Baker & McKenzie said Thursday that it had requested and received the resignation of indicted partner Martin Weisberg.
"Effective immediately, he is no longer associated with our firm in any capacity," the firm said in a statement. Weisberg was indicted last Friday in the Eastern District of New York on charges that he participated with five other defendants in a stock-fraud scheme that netted two overseas short-sellers $55 million in illegal profits.
He has pleaded not guilty.
Last week, the firm said it was putting Weisberg, who joined the firm in August 2005, on leave pending a resolution in the matter. Baker & McKenzie spokesman Joe Linklater Thursday explained that the firm's leaders, as well as Weisberg, were all in London for an annual meeting when the indictment was announced, and the situation had not been fully reviewed until the partners returned to the United States this week. After the management had reviewed the situation, he said, the firm decided Wednesday to ask for Weisberg's resignation, which he tendered Thursday.

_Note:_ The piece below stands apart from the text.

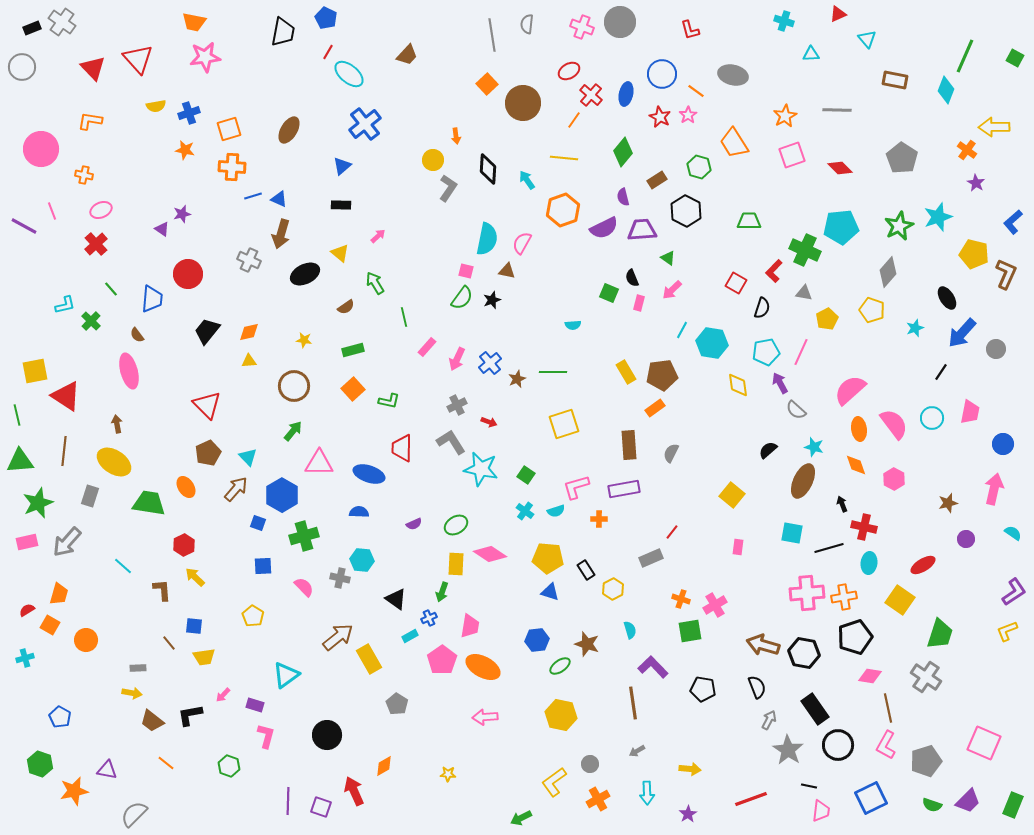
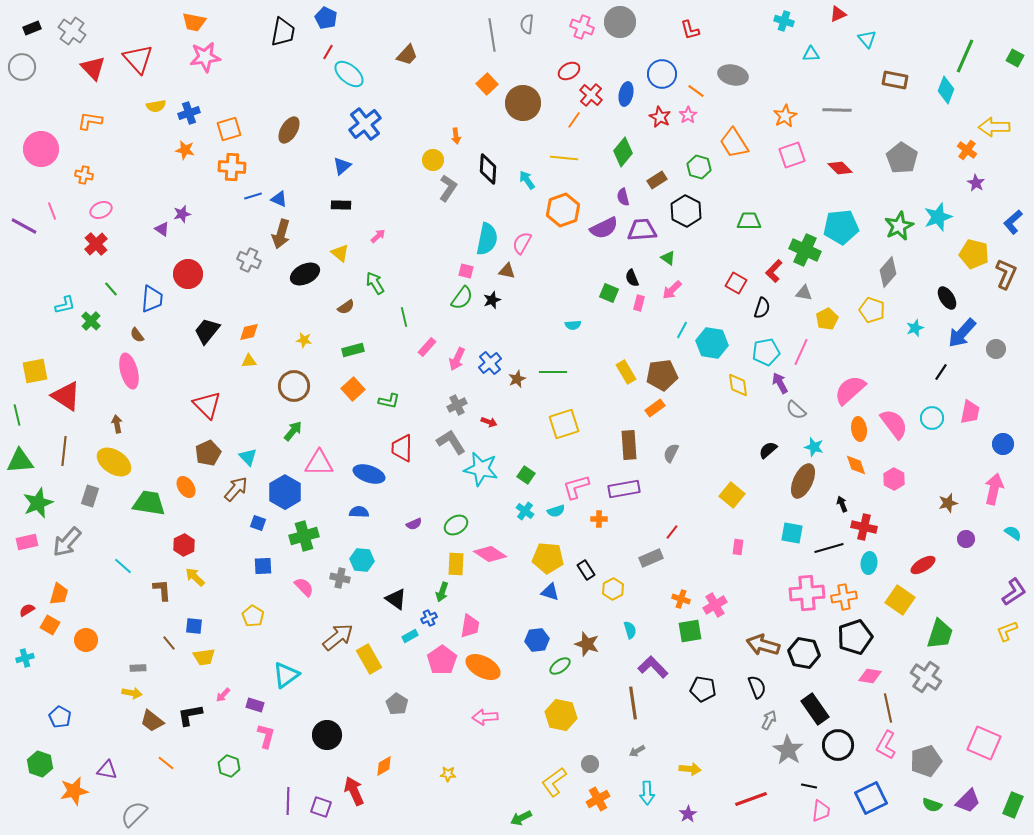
gray cross at (62, 22): moved 10 px right, 9 px down
blue hexagon at (282, 495): moved 3 px right, 3 px up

On Tuesday, the Law Journal reported that Weisberg had previously been tried and acquitted on similar charges in a 1991 case brought by federal prosecutors in Texas. Of seven defendants charged with participating in a currency-trading Ponzi scheme, Weisberg was the only one acquitted.
Linklater declined to comment Thursday on whether the firm was aware of the earlier case. Weisberg resigned as a partner at Morgan, Lewis & Bockius shortly before the Texas indictment. He joined Baker & McKenzie in August 2005, after the events that are the subject of the current indictment.Weisberg's lawyer, Elkan Abramowitz, said Thursday his client was now "going to devote his full efforts to defending his name and reputation." Weisberg is free on a $1.5 million personal recognizance bond secured by a $400,000 securities account.